Where in the data does the word "power" appear? Find those lines and copy them.

Dataset >>
________

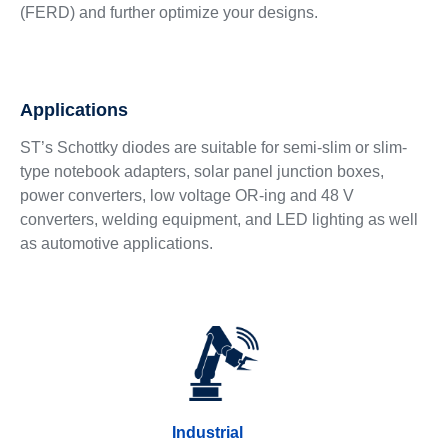
(FERD) and further optimize your designs.
Applications
ST’s Schottky diodes are suitable for semi-slim or slim-
type notebook adapters, solar panel junction boxes,
power converters, low voltage OR-ing and 48 V
converters, welding equipment, and LED lighting as well
as automotive applications.
Industrial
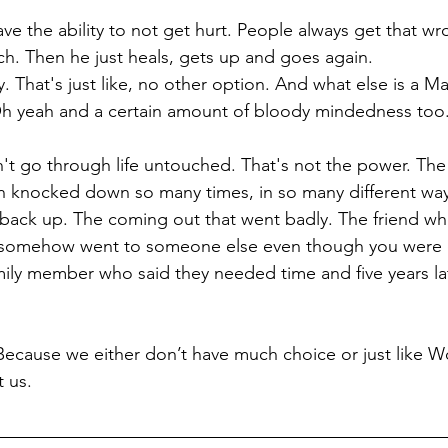
ve the ability to not get hurt. People always get that wr
ch. Then he just heals, gets up and goes again.
ity. That's just like, no other option. And what else is a M
 yeah and a certain amount of bloody mindedness too
 go through life untouched. That's not the power. The 
 knocked down so many times, in so many different ways
back up. The coming out that went badly. The friend wh
at somehow went to someone else even though you were c
mily member who said they needed time and five years later
ecause we either don’t have much choice or just like Wo
t us.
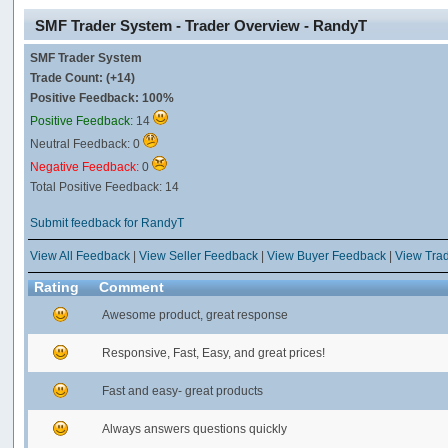
SMF Trader System - Trader Overview - RandyT
SMF Trader System
Trade Count: (+14)
Positive Feedback: 100%
Positive Feedback:
14
Neutral Feedback: 0
Negative Feedback:
0
Total Positive Feedback: 14
Submit feedback for RandyT
View All Feedback
|
View Seller Feedback
|
View Buyer Feedback
|
View Tra
Rating
Comment
Awesome product, great response
Responsive, Fast, Easy, and great prices!
Fast and easy- great products
Always answers questions quickly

________

Result >>
power converters, low voltage OR-ing and 48 V
 go through life untouched. That's not the power. The 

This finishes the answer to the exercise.